Extracted records
..............................
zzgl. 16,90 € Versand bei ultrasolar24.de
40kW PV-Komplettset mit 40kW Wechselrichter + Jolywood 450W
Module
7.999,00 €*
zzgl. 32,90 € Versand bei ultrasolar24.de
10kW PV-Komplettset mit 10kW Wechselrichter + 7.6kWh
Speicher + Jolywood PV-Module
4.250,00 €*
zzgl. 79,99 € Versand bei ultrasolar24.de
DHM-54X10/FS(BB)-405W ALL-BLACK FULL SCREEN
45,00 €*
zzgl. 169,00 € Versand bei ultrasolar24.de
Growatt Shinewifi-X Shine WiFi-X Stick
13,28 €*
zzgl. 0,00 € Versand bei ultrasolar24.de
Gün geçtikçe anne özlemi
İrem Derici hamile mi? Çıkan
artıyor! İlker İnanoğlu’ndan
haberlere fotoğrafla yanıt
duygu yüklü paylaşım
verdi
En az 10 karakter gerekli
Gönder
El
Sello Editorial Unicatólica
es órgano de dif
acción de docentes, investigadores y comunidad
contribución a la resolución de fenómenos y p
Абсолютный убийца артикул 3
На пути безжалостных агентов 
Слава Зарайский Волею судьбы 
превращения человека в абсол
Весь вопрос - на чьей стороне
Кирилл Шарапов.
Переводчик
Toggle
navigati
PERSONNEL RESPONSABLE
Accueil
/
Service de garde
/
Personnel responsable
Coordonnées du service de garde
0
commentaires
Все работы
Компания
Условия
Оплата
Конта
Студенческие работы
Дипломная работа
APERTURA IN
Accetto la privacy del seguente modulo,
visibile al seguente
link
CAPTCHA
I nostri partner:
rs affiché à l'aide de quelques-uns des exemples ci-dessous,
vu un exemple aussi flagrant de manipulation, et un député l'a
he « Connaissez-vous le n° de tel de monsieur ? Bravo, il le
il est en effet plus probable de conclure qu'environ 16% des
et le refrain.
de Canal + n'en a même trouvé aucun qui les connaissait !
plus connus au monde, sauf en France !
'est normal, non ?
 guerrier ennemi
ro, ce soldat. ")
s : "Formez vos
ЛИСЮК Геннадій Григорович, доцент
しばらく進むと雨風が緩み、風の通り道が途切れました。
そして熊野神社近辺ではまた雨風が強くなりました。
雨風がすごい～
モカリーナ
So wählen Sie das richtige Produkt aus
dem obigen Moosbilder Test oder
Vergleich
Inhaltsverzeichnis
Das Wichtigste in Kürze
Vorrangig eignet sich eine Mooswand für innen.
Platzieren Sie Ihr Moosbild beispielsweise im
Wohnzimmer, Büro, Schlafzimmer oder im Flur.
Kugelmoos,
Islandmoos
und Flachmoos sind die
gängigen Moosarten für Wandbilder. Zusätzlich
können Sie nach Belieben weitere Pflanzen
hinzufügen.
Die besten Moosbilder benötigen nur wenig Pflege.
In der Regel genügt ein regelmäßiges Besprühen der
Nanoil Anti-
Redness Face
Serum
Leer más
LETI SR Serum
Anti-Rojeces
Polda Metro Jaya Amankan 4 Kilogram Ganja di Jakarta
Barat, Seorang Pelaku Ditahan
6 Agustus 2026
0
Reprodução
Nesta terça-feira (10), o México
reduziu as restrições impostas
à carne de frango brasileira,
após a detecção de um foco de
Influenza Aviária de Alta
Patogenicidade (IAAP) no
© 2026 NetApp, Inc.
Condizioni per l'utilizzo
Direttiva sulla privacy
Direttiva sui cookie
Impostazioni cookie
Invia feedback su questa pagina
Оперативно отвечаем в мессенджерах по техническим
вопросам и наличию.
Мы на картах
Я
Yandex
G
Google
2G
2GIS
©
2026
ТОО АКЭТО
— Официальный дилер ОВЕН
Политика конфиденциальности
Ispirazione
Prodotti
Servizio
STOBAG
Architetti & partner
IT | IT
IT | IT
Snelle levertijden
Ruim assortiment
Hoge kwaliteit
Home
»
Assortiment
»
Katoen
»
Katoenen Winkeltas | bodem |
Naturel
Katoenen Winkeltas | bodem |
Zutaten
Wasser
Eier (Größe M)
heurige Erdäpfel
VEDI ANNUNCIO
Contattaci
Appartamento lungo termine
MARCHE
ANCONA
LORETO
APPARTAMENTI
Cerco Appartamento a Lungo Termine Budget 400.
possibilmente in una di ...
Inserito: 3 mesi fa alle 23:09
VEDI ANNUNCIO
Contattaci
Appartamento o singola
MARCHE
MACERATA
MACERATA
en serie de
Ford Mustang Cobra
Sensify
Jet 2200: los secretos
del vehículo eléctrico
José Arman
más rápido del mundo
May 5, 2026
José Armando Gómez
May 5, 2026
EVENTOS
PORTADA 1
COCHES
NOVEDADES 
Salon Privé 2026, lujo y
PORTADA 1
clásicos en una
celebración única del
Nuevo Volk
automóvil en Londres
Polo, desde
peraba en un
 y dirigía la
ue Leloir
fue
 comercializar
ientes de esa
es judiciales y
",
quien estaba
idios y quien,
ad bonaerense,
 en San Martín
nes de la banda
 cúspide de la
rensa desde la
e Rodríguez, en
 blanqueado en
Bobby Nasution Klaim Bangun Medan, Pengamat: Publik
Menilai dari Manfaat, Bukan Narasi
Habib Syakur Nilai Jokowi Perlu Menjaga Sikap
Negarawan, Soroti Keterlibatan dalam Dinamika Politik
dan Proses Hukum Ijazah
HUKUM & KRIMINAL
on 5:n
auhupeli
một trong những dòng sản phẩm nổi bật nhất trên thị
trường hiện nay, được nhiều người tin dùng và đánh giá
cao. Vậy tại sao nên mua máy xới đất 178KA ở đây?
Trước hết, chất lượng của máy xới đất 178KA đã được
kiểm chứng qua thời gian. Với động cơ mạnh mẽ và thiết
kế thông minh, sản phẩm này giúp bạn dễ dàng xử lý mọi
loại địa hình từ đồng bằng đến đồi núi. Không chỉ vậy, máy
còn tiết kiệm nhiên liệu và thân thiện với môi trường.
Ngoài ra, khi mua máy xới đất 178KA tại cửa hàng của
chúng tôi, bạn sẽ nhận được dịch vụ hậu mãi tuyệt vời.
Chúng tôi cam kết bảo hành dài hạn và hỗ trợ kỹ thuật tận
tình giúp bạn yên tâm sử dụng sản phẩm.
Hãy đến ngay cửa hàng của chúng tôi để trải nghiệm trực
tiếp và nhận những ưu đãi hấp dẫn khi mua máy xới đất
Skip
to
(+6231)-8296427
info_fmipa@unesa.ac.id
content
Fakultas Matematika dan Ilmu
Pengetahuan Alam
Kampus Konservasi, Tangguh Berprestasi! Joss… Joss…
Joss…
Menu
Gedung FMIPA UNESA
..............................
WORK REQUEST
Reproduce the data exactly. All of it is needed.

TASK SOLUTION
zzgl. 16,90 € Versand bei ultrasolar24.de
40kW PV-Komplettset mit 40kW Wechselrichter + Jolywood 450W
Module
7.999,00 €*
zzgl. 32,90 € Versand bei ultrasolar24.de
10kW PV-Komplettset mit 10kW Wechselrichter + 7.6kWh
Speicher + Jolywood PV-Module
4.250,00 €*
zzgl. 79,99 € Versand bei ultrasolar24.de
DHM-54X10/FS(BB)-405W ALL-BLACK FULL SCREEN
45,00 €*
zzgl. 169,00 € Versand bei ultrasolar24.de
Growatt Shinewifi-X Shine WiFi-X Stick
13,28 €*
zzgl. 0,00 € Versand bei ultrasolar24.de
Gün geçtikçe anne özlemi
İrem Derici hamile mi? Çıkan
artıyor! İlker İnanoğlu’ndan
haberlere fotoğrafla yanıt
duygu yüklü paylaşım
verdi
En az 10 karakter gerekli
Gönder
El
Sello Editorial Unicatólica
es órgano de dif
acción de docentes, investigadores y comunidad
contribución a la resolución de fenómenos y p
Абсолютный убийца артикул 3
На пути безжалостных агентов 
Слава Зарайский Волею судьбы 
превращения человека в абсол
Весь вопрос - на чьей стороне
Кирилл Шарапов.
Переводчик
Toggle
navigati
PERSONNEL RESPONSABLE
Accueil
/
Service de garde
/
Personnel responsable
Coordonnées du service de garde
0
commentaires
Все работы
Компания
Условия
Оплата
Конта
Студенческие работы
Дипломная работа
APERTURA IN
Accetto la privacy del seguente modulo,
visibile al seguente
link
CAPTCHA
I nostri partner:
rs affiché à l'aide de quelques-uns des exemples ci-dessous,
vu un exemple aussi flagrant de manipulation, et un député l'a
he « Connaissez-vous le n° de tel de monsieur ? Bravo, il le
il est en effet plus probable de conclure qu'environ 16% des
et le refrain.
de Canal + n'en a même trouvé aucun qui les connaissait !
plus connus au monde, sauf en France !
'est normal, non ?
 guerrier ennemi
ro, ce soldat. ")
s : "Formez vos
ЛИСЮК Геннадій Григорович, доцент
しばらく進むと雨風が緩み、風の通り道が途切れました。
そして熊野神社近辺ではまた雨風が強くなりました。
雨風がすごい～
モカリーナ
So wählen Sie das richtige Produkt aus
dem obigen Moosbilder Test oder
Vergleich
Inhaltsverzeichnis
Das Wichtigste in Kürze
Vorrangig eignet sich eine Mooswand für innen.
Platzieren Sie Ihr Moosbild beispielsweise im
Wohnzimmer, Büro, Schlafzimmer oder im Flur.
Kugelmoos,
Islandmoos
und Flachmoos sind die
gängigen Moosarten für Wandbilder. Zusätzlich
können Sie nach Belieben weitere Pflanzen
hinzufügen.
Die besten Moosbilder benötigen nur wenig Pflege.
In der Regel genügt ein regelmäßiges Besprühen der
Nanoil Anti-
Redness Face
Serum
Leer más
LETI SR Serum
Anti-Rojeces
Polda Metro Jaya Amankan 4 Kilogram Ganja di Jakarta
Barat, Seorang Pelaku Ditahan
6 Agustus 2026
0
Reprodução
Nesta terça-feira (10), o México
reduziu as restrições impostas
à carne de frango brasileira,
após a detecção de um foco de
Influenza Aviária de Alta
Patogenicidade (IAAP) no
© 2026 NetApp, Inc.
Condizioni per l'utilizzo
Direttiva sulla privacy
Direttiva sui cookie
Impostazioni cookie
Invia feedback su questa pagina
Оперативно отвечаем в мессенджерах по техническим
вопросам и наличию.
Мы на картах
Я
Yandex
G
Google
2G
2GIS
©
2026
ТОО АКЭТО
— Официальный дилер ОВЕН
Политика конфиденциальности
Ispirazione
Prodotti
Servizio
STOBAG
Architetti & partner
IT | IT
IT | IT
Snelle levertijden
Ruim assortiment
Hoge kwaliteit
Home
»
Assortiment
»
Katoen
»
Katoenen Winkeltas | bodem |
Naturel
Katoenen Winkeltas | bodem |
Zutaten
Wasser
Eier (Größe M)
heurige Erdäpfel
VEDI ANNUNCIO
Contattaci
Appartamento lungo termine
MARCHE
ANCONA
LORETO
APPARTAMENTI
Cerco Appartamento a Lungo Termine Budget 400.
possibilmente in una di ...
Inserito: 3 mesi fa alle 23:09
VEDI ANNUNCIO
Contattaci
Appartamento o singola
MARCHE
MACERATA
MACERATA
en serie de
Ford Mustang Cobra
Sensify
Jet 2200: los secretos
del vehículo eléctrico
José Arman
más rápido del mundo
May 5, 2026
José Armando Gómez
May 5, 2026
EVENTOS
PORTADA 1
COCHES
NOVEDADES 
Salon Privé 2026, lujo y
PORTADA 1
clásicos en una
celebración única del
Nuevo Volk
automóvil en Londres
Polo, desde
peraba en un
 y dirigía la
ue Leloir
fue
 comercializar
ientes de esa
es judiciales y
",
quien estaba
idios y quien,
ad bonaerense,
 en San Martín
nes de la banda
 cúspide de la
rensa desde la
e Rodríguez, en
 blanqueado en
Bobby Nasution Klaim Bangun Medan, Pengamat: Publik
Menilai dari Manfaat, Bukan Narasi
Habib Syakur Nilai Jokowi Perlu Menjaga Sikap
Negarawan, Soroti Keterlibatan dalam Dinamika Politik
dan Proses Hukum Ijazah
HUKUM & KRIMINAL
on 5:n
auhupeli
một trong những dòng sản phẩm nổi bật nhất trên thị
trường hiện nay, được nhiều người tin dùng và đánh giá
cao. Vậy tại sao nên mua máy xới đất 178KA ở đây?
Trước hết, chất lượng của máy xới đất 178KA đã được
kiểm chứng qua thời gian. Với động cơ mạnh mẽ và thiết
kế thông minh, sản phẩm này giúp bạn dễ dàng xử lý mọi
loại địa hình từ đồng bằng đến đồi núi. Không chỉ vậy, máy
còn tiết kiệm nhiên liệu và thân thiện với môi trường.
Ngoài ra, khi mua máy xới đất 178KA tại cửa hàng của
chúng tôi, bạn sẽ nhận được dịch vụ hậu mãi tuyệt vời.
Chúng tôi cam kết bảo hành dài hạn và hỗ trợ kỹ thuật tận
tình giúp bạn yên tâm sử dụng sản phẩm.
Hãy đến ngay cửa hàng của chúng tôi để trải nghiệm trực
tiếp và nhận những ưu đãi hấp dẫn khi mua máy xới đất
Skip
to
(+6231)-8296427
info_fmipa@unesa.ac.id
content
Fakultas Matematika dan Ilmu
Pengetahuan Alam
Kampus Konservasi, Tangguh Berprestasi! Joss… Joss…
Joss…
Menu
Gedung FMIPA UNESA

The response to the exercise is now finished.